Likewise, he says, local retirement funds, which are mandated to invest most of their funds domestically, have no choice. “That’s why Naspers has done so much better than other stocks. However, from a non-SA perspective, there are some risks intrinsic to the future of Tencent that become more of a concern. Also, you’d have done better holding Tencent directly, and you wouldn’t have to sacrifice the dividends.”
Small local pool
Mohamed says, as a portfolio, the domestic investment universe is much smaller than a decade ago, with Covid-19 hovering above those companies that have so far kept above water but are increasingly unable to pass on costs to struggling consumers.
“With little depth to invest, it’s the same as an example like Richemont – there are better players out there globally, but domestic investors have access to only Richemont in its class. It is a big debate in the pension fund industry – Naspers is by far the largest constituent of the All Share Index, for example, but those funds that have tried to limit their concentration risk by reducing their Naspers weighting have struggled. Naspers is still expected to do better than what most local companies could deliver in the next decade.”
Chris Wood, portfolio manager at Prudential Investment Managers, says Prudential’s house view was a preference for Naspers to list offshore, rather than to end up with the current complex structure and creation of Prosus. “This is in effect a clone company that now holds the majority of assets previously held by Naspers. Instead, we’ve seen that Naspers is still trading at a discount to its 72.5% stake in Prosus, and Prosus is trading at a discount to its underlying holdings. This means that the combined discount at which Naspers trades relative to the underlying holdings is now wider than it was when Prosus first started trading in Amsterdam.”
Wood says the result is an effective failure to unlock value for shareholders. “It is instead the continued price appreciation of Tencent that has seen the share prices of both Naspers and Prosus increase, despite the discount to NAV widening.”
On the issue of risks for Tencent and therefore for Naspers and Prosus, Mohamed says Chinese government regulations are in constant flux and have increased red tape around the release of new internet games into the market.
He says Tencent’s push into other areas of China’s highly competitive consumer economy to make up for gaming revenue that is reaching a plateau comes at the cost of much smaller margins. “There is no room to grow at the same pace.

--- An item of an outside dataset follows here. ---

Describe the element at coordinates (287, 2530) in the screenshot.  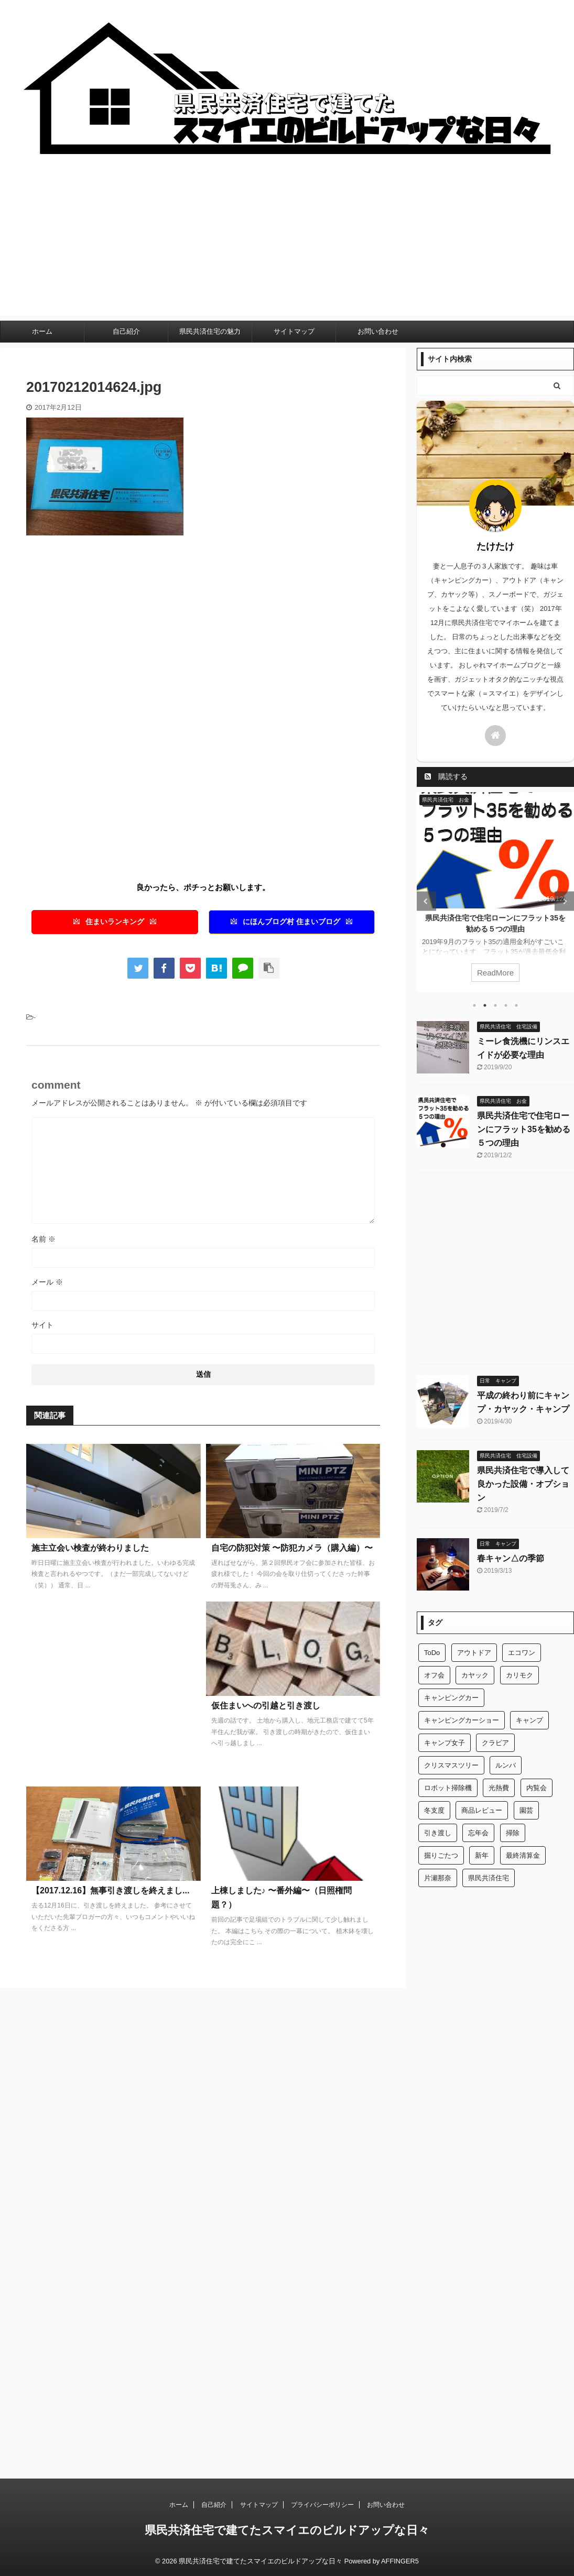 I see `県民共済住宅で建てたスマイエのビルドアップな日々` at that location.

Tencent has to make $3 from other services to cover the profit it would achieve from $1 of gaming.
“We won’t see Tencent sustaining returns of 40% from the non-consumer side of the internet in years to come. Also, the entry into the market of ByteDance, which owns TikTok globally, is in my view the most exciting tech company in the world right now. It has managed to become number one in advertising in China and is gaining traction in games, competing against the likes of Alibaba, Tencent and Baidu,” Mohamed says.
Byron Lotter, director at Vestact Asset Management, agrees that Tencent can be a confusing proposition for investors who don’t see the company in action.“We have little idea of how incredible their assets are, which now extend to property rentals, food ordering, gaming, advertising, communications and more. Tencent just has to keep following what other big tech companies are doing, such as investing in cloud services, in a market where they already have immediate scale and a huge target market. It doesn’t have to reinvent the wheel. Tencent also has stakes in other businesses, including Epic Games.
“I think it is a fantastic business. If it were listed on the JSE, I would be buying Tencent. And, I think if Naspers listedin Hong Kong, you might find investors would give it a higher value because they understand Tencent.”
Wood says Tencent’s utilisation of its market-leading position as a Chinese consumer internet platform to expand into other areas of business will continue to be the driver of Naspers’s performance, with underlying earnings compounding at more than 20%.
*finweek is a publication of Media24, a subsidiary of Naspers.